Friday, November 25, 2011

The RBA is releasing price-sensitive information in a non-public, discriminatory way

I have privately mentioned this to the RBA on several occasions, but while the will to remedy the problem appears to exist, nothing has yet been done.

The bottom line is that every time the Governor or Assistant Governors give speeches, they follow-up with crucial Q+A sessions. Often during these Q+A sessions they make remarks about the setting of monetary policy (eg, Guy Debelle's comments on the level of mortgage rates this week), or the current growth pulse in the Australian economy (Glenn Stevens last night), or the magnitude of the inflation pressures we face (too many to remember). These remarks can have immediate effects on SFE-traded government bond, bank bill, and interbank prices, and, of course, the currency. Often the market moves are dramatic if the RBA official makes an especially revealing observation.

Currently, the RBA's media office releases the text of the formal speech live, but only follows-up with the Q+A recording and transcript many hours, if not a day, later.

This is a serious market integrity problem. It means that anyone sitting in the audience--often economists reporting back to their trading desks--has access to highly price sensitive information ahead of the rest of the market.

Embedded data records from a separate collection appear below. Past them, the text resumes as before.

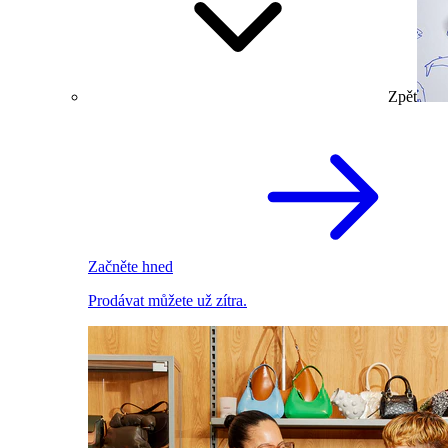
Zpět
Začněte hned
Prodávat můžete už zítra.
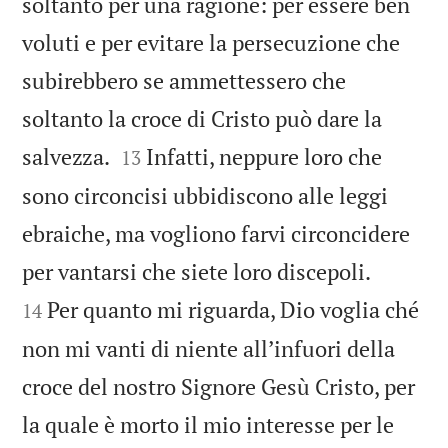
soltanto per una ragione: per essere ben
voluti e per evitare la persecuzione che
subirebbero se ammettessero che
soltanto la croce di Cristo può dare la


salvezza.
Infatti, neppure loro che
13
sono circoncisi ubbidiscono alle leggi
ebraiche, ma vogliono farvi circoncidere


per vantarsi che siete loro discepoli.
Per quanto mi riguarda, Dio voglia ché
14
non mi vanti di niente allʼinfuori della
croce del nostro Signore Gesù Cristo, per
la quale è morto il mio interesse per le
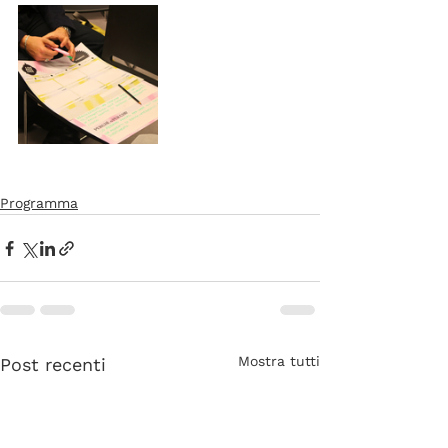
Programma
Mostra tutti
Post recenti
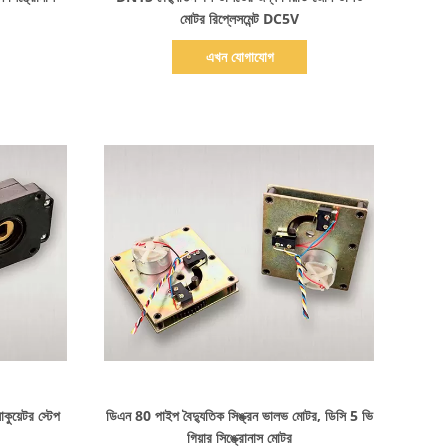
মোটর রিপ্লেসমেন্ট DC5V
এখন যোগাযোগ
বিস্তারিত দেখাও
য়েটর স্টেপ
ডিএন 80 পাইপ বৈদ্যুতিক সিঙ্ক্রন ভালভ মোটর, ডিসি 5 ভি
গিয়ার সিঙ্ক্রোনাস মোটর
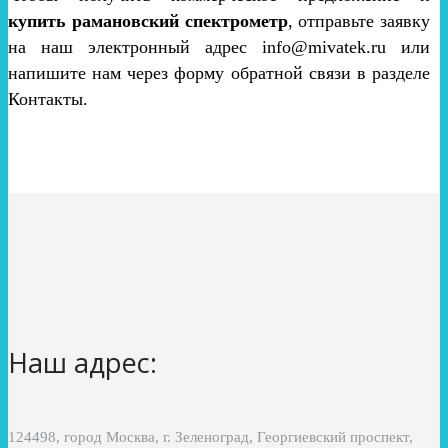
купить рамановский спектрометр
, отправьте заявку
на наш электронный адрес info@mivatek.ru или
напишите нам через форму обратной связи в разделе
Контакты.
Наш адрес:
124498, город Москва, г. Зеленоград, Георгиевский проспект,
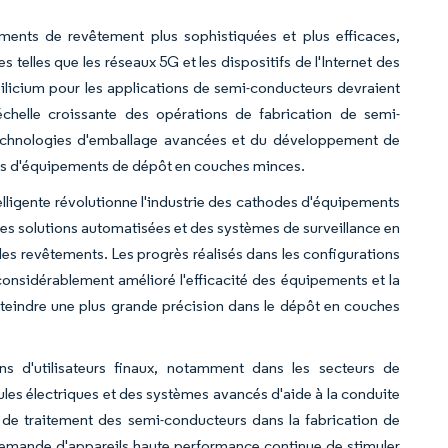
ments de revêtement plus sophistiquées et plus efficaces,
lles que les réseaux 5G et les dispositifs de l'Internet des
 silicium pour les applications de semi-conducteurs devraient
échelle croissante des opérations de fabrication de semi-
echnologies d'emballage avancées et du développement de
ses d'équipements de dépôt en couches minces.
ntelligente révolutionne l'industrie des cathodes d'équipements
des solutions automatisées et des systèmes de surveillance en
des revêtements. Les progrès réalisés dans les configurations
considérablement amélioré l'efficacité des équipements et la
teindre une plus grande précision dans le dépôt en couches
ns d'utilisateurs finaux, notamment dans les secteurs de
cules électriques et des systèmes avancés d'aide à la conduite
 de traitement des semi-conducteurs dans la fabrication de
demande d'appareils haute performance continue de stimuler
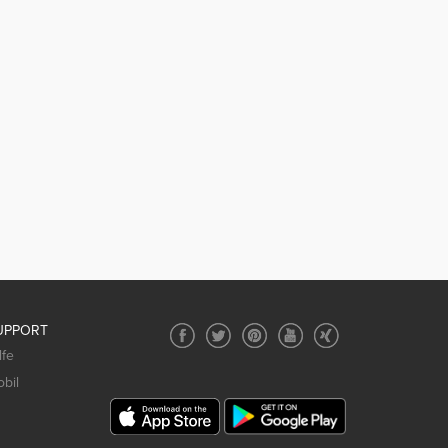
UPPORT
lfe
bil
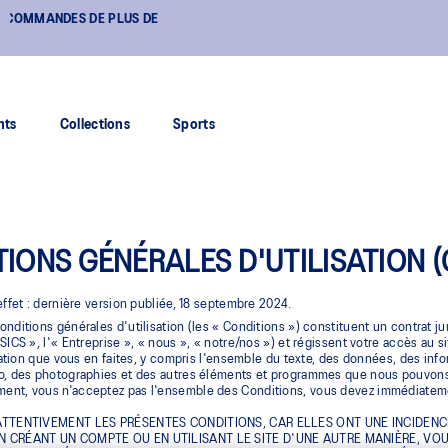
E
RETOUR GRATUIT
nts
Collections
Sports
IONS GÉNÉRALES D'UTILISATION 
effet : dernière version publiée, 18 septembre 2024.
nditions générales d'utilisation (les « Conditions ») constituent un contrat ju
SICS », l'« Entreprise », « nous », « notre/nos ») et régissent votre accès au s
isation que vous en faites, y compris l'ensemble du texte, des données, des infor
, des photographies et des autres éléments et programmes que nous pouvons met
nt, vous n'acceptez pas l'ensemble des Conditions, vous devez immédiatement
 ATTENTIVEMENT LES PRÉSENTES CONDITIONS, CAR ELLES ONT UNE INCIDENC
N CRÉANT UN COMPTE OU EN UTILISANT LE SITE D'UNE AUTRE MANIÈRE, VOU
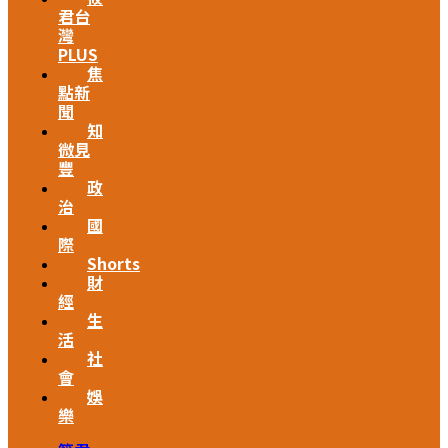
君台
灣
PLUS
焦
點新
聞
知
微見
豐
政
治
國
際
Shorts
財
經
生
活
社
會
娛
樂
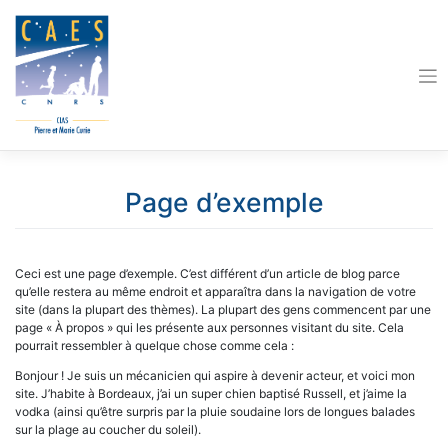
Skip
to
content
Page d’exemple
Ceci est une page d’exemple. C’est différent d’un article de blog parce
qu’elle restera au même endroit et apparaîtra dans la navigation de votre
site (dans la plupart des thèmes). La plupart des gens commencent par une
page « À propos » qui les présente aux personnes visitant du site. Cela
pourrait ressembler à quelque chose comme cela :
Bonjour ! Je suis un mécanicien qui aspire à devenir acteur, et voici mon
site. J’habite à Bordeaux, j’ai un super chien baptisé Russell, et j’aime la
vodka (ainsi qu’être surpris par la pluie soudaine lors de longues balades
sur la plage au coucher du soleil).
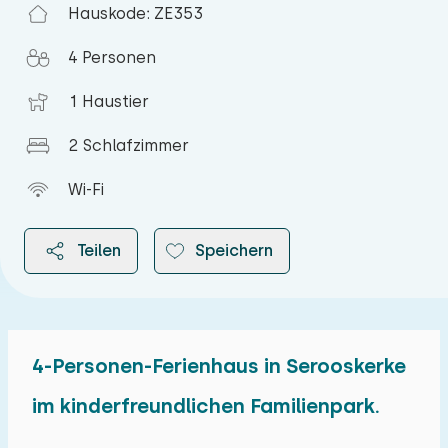
Hauskode: ZE353
4 Personen
1 Haustier
2 Schlafzimmer
Wi-Fi
Teilen
Speichern
4-Personen-Ferienhaus in Serooskerke
2026
im kinderfreundlichen Familienpark.
August 2026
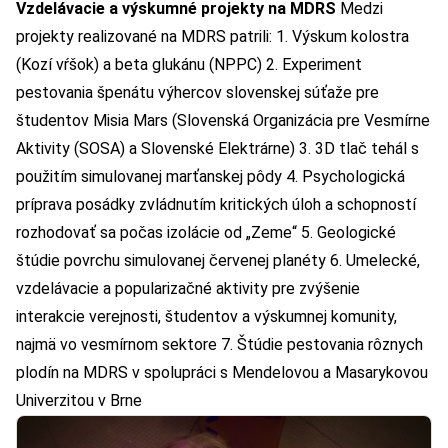
Vzdelávacie a výskumné projekty na MDRS
Medzi
projekty realizované na MDRS patrili: 1. Výskum kolostra
(Kozí vŕšok) a beta glukánu (NPPC) 2. Experiment
pestovania špenátu výhercov slovenskej súťaže pre
študentov Misia Mars (Slovenská Organizácia pre Vesmírne
Aktivity (SOSA) a Slovenské Elektrárne) 3. 3D tlač tehál s
použitím simulovanej marťanskej pôdy 4. Psychologická
príprava posádky zvládnutím kritických úloh a schopností
rozhodovať sa počas izolácie od „Zeme“ 5. Geologické
štúdie povrchu simulovanej červenej planéty 6. Umelecké,
vzdelávacie a popularizačné aktivity pre zvýšenie
interakcie verejnosti, študentov a výskumnej komunity,
najmä vo vesmírnom sektore 7. Štúdie pestovania rôznych
plodín na MDRS v spolupráci s Mendelovou a Masarykovou
Univerzitou v Brne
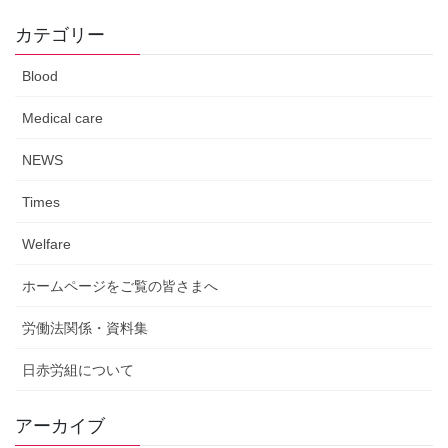
カテゴリー
Blood
Medical care
NEWS
Times
Welfare
ホームページをご覧の皆さまへ
労働法関係・資料集
日赤労組について
アーカイブ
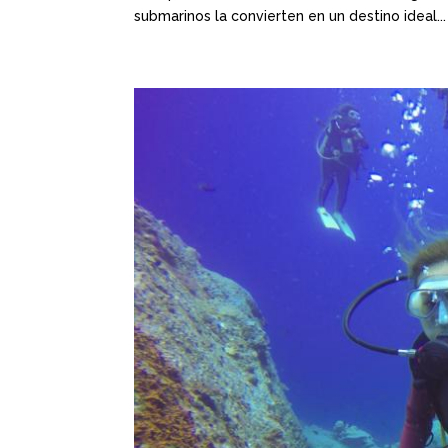
submarinos la convierten en un destino ideal...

Sometimes Bloomberg will video the speech and Q+A, but only on an ad-hoc basis. And this is only available to Bloomberg subscribers. Further, to the best of my knowledge, it is not possible to access a recording if you miss the video. Again, Dow Jones and Reuters often provide their subscribers with a headline on any significant comment, but they frequently omit crucial remarks, and supply only a truncated version of the text.

The simple solution, which, I think, regulators like ASIC should force the RBA to comply with given they're not prepared to do so of their own volition, is that when an official gives a speech with a scheduled Q+A session, the RBA brings its own small video camera and streams (and records) the session live over the internet.

This is so easy to do it is not funny. And it is a joke that the RBA has not got a fix. It makes both the RBA and ASIC look bad. It is lazy and gives huge informational advantages to a very select group of market participants.